I’m attending a workshop at the first morning of CASCON, the conference on software research hosted by IBM Canada. There’s quite a bit of good work done at the IBM Toronto software lab, and this annual conference gives them a chance to engage the academic and corporate community to present this research.
The focus of this workshop is service integration, including enabling new services from existing applications and creating new services by composing from existing services. Hacking together a few services into a solution is fairly simple, but your results may not be all that predictable; industrial-strength service integration is a bit more complex, and is concerned with everything from reusability to service level agreements. As Allen Chan of IBM put it when introducing the session: “How do we enable mere mortals to create a service integration solution with predictable results and enterprise-level reliability?”

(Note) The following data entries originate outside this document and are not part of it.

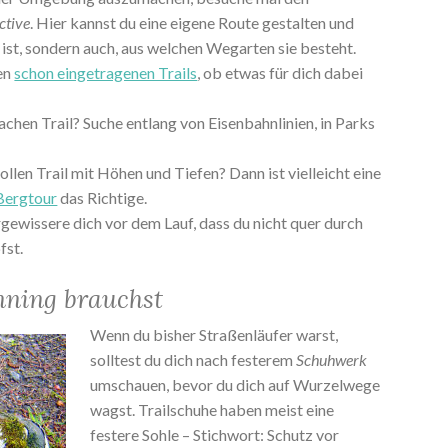
ctive
. Hier kannst du eine eigene Route gestalten und
e ist, sondern auch, aus welchen Wegarten sie besteht.
den
schon eingetragenen Trails
, ob etwas für dich dabei
fachen Trail? Suche entlang von Eisenbahnlinien, in Parks
llen Trail mit Höhen und Tiefen? Dann ist vielleicht eine
Bergtour
das Richtige.
gewissere dich vor dem Lauf, dass du nicht quer durch
fst.
nning brauchst
Wenn du bisher Straßenläufer warst,
solltest du dich nach festerem
Schuhwerk
umschauen, bevor du dich auf Wurzelwege
wagst. Trailschuhe haben meist eine
festere Sohle – Stichwort: Schutz vor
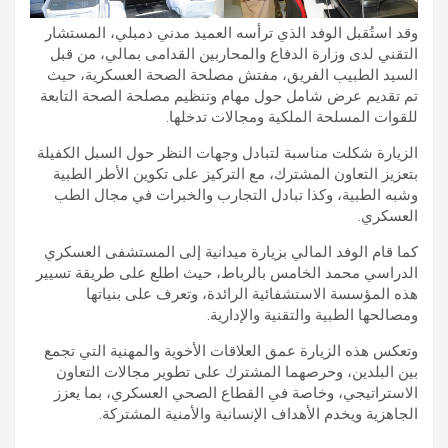
وقد استُقبل الوفد الذي ترأسه العميد مدني دمبلي، المستشار
التقني لدى وزارة الدفاع والمحاربين القدامى بمالي، من قبل
السيد الطبيب الفريق، مفتش مصلحة الصحة العسكرية، حيث
تم تقديم عرض شامل حول مهام وتنظيم مصلحة الصحة التابعة
للقوات المسلحة الملكية ومجالات تدخلها.
الزيارة شكلت مناسبة لتبادل وجهات النظر حول السبل الكفيلة
بتعزيز التعاون المشترك، مع التركيز على تكوين الأطر الطبية
وشبه الطبية، وكذا تبادل التجارب والخبرات في مجال الطب
العسكري.
كما قام الوفد المالي بزيارة ميدانية إلى المستشفى العسكري
الدراسي محمد الخامس بالرباط، حيث اطلع على طريقة تسيير
هذه المؤسسة الاستشفائية الرائدة، وتعرف على بنياتها
ومصالحها الطبية والتقنية والإدارية.
وتعكس هذه الزيارة عمق العلاقات الأخوية والمهنية التي تجمع
بين البلدين، وحرصهما المشترك على تطوير مجالات التعاون
الاستراتيجي، وخاصة في القطاع الصحي العسكري، بما يعزز
الجاهزية ويخدم الأهداف الإنسانية والأمنية المشتركة.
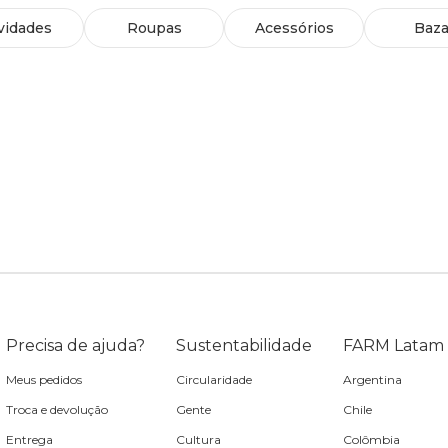
vidades
Roupas
Acessórios
Baza
Precisa de ajuda?
Sustentabilidade
FARM Latam
Meus pedidos
Circularidade
Argentina
Troca e devolução
Gente
Chile
Entrega
Cultura
Colômbia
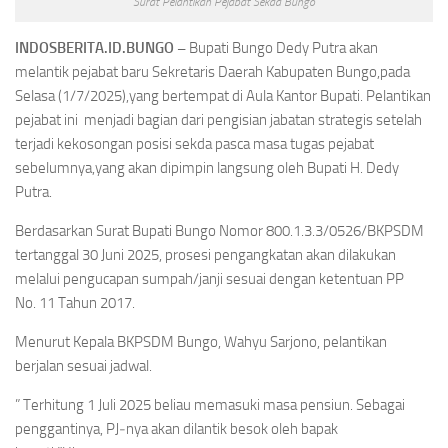
Surat Pelantikan Pejabat Sekda Bungo
INDOSBERITA.ID.BUNGO –
Bupati Bungo Dedy Putra akan
melantik pejabat baru Sekretaris Daerah Kabupaten Bungo,pada
Selasa (1/7/2025),yang bertempat di Aula Kantor Bupati. Pelantikan
pejabat ini menjadi bagian dari pengisian jabatan strategis setelah
terjadi kekosongan posisi sekda pasca masa tugas pejabat
sebelumnya,yang akan dipimpin langsung oleh Bupati H. Dedy
Putra.
Berdasarkan Surat Bupati Bungo Nomor 800.1.3.3/0526/BKPSDM
tertanggal 30 Juni 2025, prosesi pengangkatan akan dilakukan
melalui pengucapan sumpah/janji sesuai dengan ketentuan PP
No. 11 Tahun 2017.
Menurut Kepala BKPSDM Bungo, Wahyu Sarjono, pelantikan
berjalan sesuai jadwal.
” Terhitung 1 Juli 2025 beliau memasuki masa pensiun. Sebagai
penggantinya, PJ‑nya akan dilantik besok oleh bapak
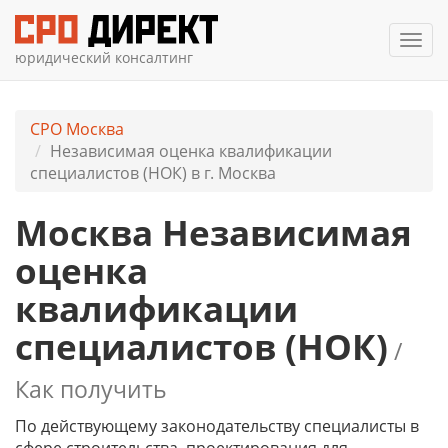
Мен
юридический консалтинг
СРО Москва
Независимая оценка квалификации
специалистов (НОК) в г. Москва
Москва Независимая
оценка
квалификации
специалистов (НОК)
/
Как получить
По действующему законодательству специалисты в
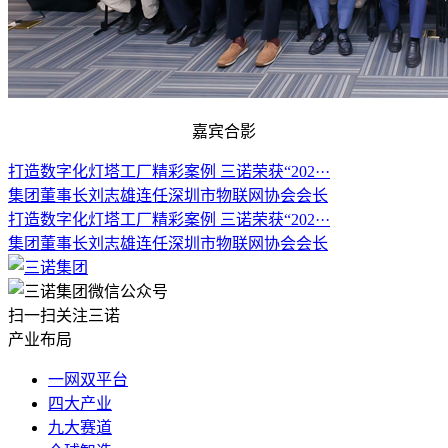
嘉宾合影
打造数字化灯塔工厂精彩案例 三诺荣获“202···
集团董事长刘志雄连任深圳市物联网协会会长
打造数字化灯塔工厂精彩案例 三诺荣获“202···
集团董事长刘志雄连任深圳市物联网协会会长
扫一扫关注三诺
产业布局
一网双平台
四大产业
九大赛道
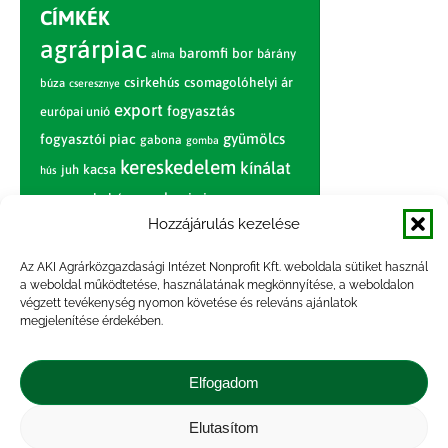
CÍMKÉK
agrárpiac
baromfi
bor
bárány
alma
csirkehús
csomagolóhelyi ár
búza
cseresznye
export
fogyasztás
európai unió
gyümölcs
fogyasztói piac
gabona
gomba
kereskedelem
kínálat
juh
kacsa
hús
nagybani piac
marhahús
körte
narancs
nemzetközi árinformációk
Hozzájárulás kezelése
piaci jelentés
piac
paradicsom
Az AKI Agrárközgazdasági Intézet Nonprofit Kft. weboldala sütiket használ
a weboldal működtetése, használatának megkönnyítése, a weboldalon
pulyka
pulykahús
sertés
sertéshús
végzett tevékenység nyomon követése és releváns ajánlatok
termelői
termelés
megjelenítése érdekében.
szarvasmarha
ár
világpiac
tojás
vágóbárány
zöldség
Elfogadom
vágómarha
vágósertés
árak
értékesítési ár
átlagár
Elutasítom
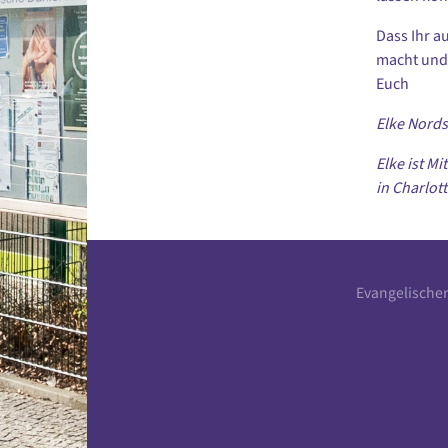
Dass Ihr a
macht und 
Euch
Elke Nords
Elke ist Mi
in Charlot
Evangelische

The first presentation was by Mannie Kagan, an IBMer who is working with TD Bank on their service strategy and implementation; he walked us through a real-life example of how to integrate services into a complex technology environment that includes legacy systems as well as newer technologies. Based on this, and a large number of other engagements by IBM, they are able to discern patterns in service integration that can greatly aid in implementation. Patterns can appear at many levels of granularity, which they classify as primitive, subflow, flow, distributed flow, and connectivity topology. From there, they have created an ESB framework pattern toolkit, an Eclipse-based toolkit that allows for the creation of exemplars (templates) of service integration that can then be adapted for use in a specific instance.
He discussed two particular patterns that they’ve found to be particularly useful: web service notification (effectively, pub-sub over web services), and SCRUD (search, create, read, updated, delete); think of these as some basic building blocks of many of the types of service integrations that you might want to create. This was presented in a specific IBM technology context, as you might imagine: DataPower SOA appliances for processing XML messages and legacy message transformations, and WebSphere Services Registry and Repository (WSRR) for service governance.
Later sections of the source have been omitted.